Fin de balade de la Pène de Mu à Sauveterre de Béarn.

 

Sauveterre de Béarn - 004La première fois que tu as parcouru -en auto ou à pieds- ces routes et chemins, c'est avec celui qui deviendra ton beau-père. Il avait un tel bonheur à vouloir te montrer chaque coin de son pays, chaque détail qui le constituait, que peut-être ce goût pour le retrouver au long de tes parcours VTT, c'est un peu lui qui te la donné.

Il te manque la langue. Il te manque de vivre là. Donc, il te manque tout pour comprendre ceux qui y vivent, y triment, y sont heureux, ou souffrent. L'étranger donc !

 

Y vivre paraît trop dur. En tout cas pour ceux que tu connais, ou peut-être simplement pour toi. Tant de choses acceptées « naturellement » constituent une contrainte forte à ta simple spontanéité. Tu VTTistes, photographies, respires l'air, apprécies le temps -quand il est beau-, rafraîchis les murs gris du gîte, écoutes la plainte des gens pour se faire soigner, lis les pages locales du journal pour y trouver des divertissements. Tu n'y vis pas ! Donc ! Pourtant si ! Tu trimbales ta nostalgie de vieux parigot. Tes souvenirs d'enfant dans le village de tes grands parents, tu les réécrits au présent : chaque instant évoque en toi la résonance de ce qui t'a fait grandir, acquérir tes premiers gestes productifs, te confronter un environnement différent.

C'est la logique des jours qui est différente.

La seule chose que tu partages un peu, c'est la télé.
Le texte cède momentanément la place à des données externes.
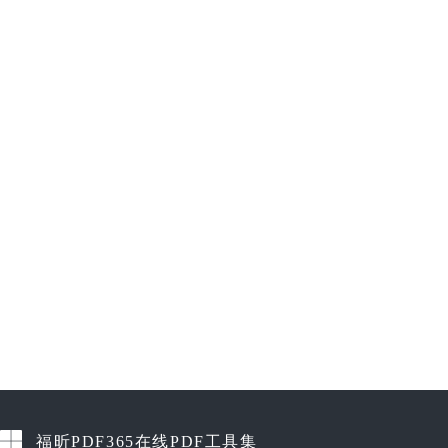
福昕PDF365在线PDF工具集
Et encore pas les mêmes émissions. Ta logique est détraquée par la retraite. Un vrai bon retraité a un tracteur, un atelier, un abri pour la chasse, ou un banc pour laisser filer le temps.

Rien ! Tu n'as rien d'un retraité conditionné, faut que tu bouges, profites des instants, emprisonne l'air, concentre la lumière, réinvente ton espace-temps. Enfant, les lignes qui marquaient ton horizon, un clignement de paupières les tordait, les envoyait voler, comme les barreaux arrachés à une lucarne sombre. Aujourd'hui tu buttes dedans. Ton VTT les contourne sans les recréer. Ton espace temps ne croit plus, se rétrécirait-il ?Sauveterre de Béarn - 013

 

Tu retrouves les guides touristiques achetés par ton beau-père. Des sites sont soulignés, en rouge.

Le guide du seuil de 1971, année de ton premier passage.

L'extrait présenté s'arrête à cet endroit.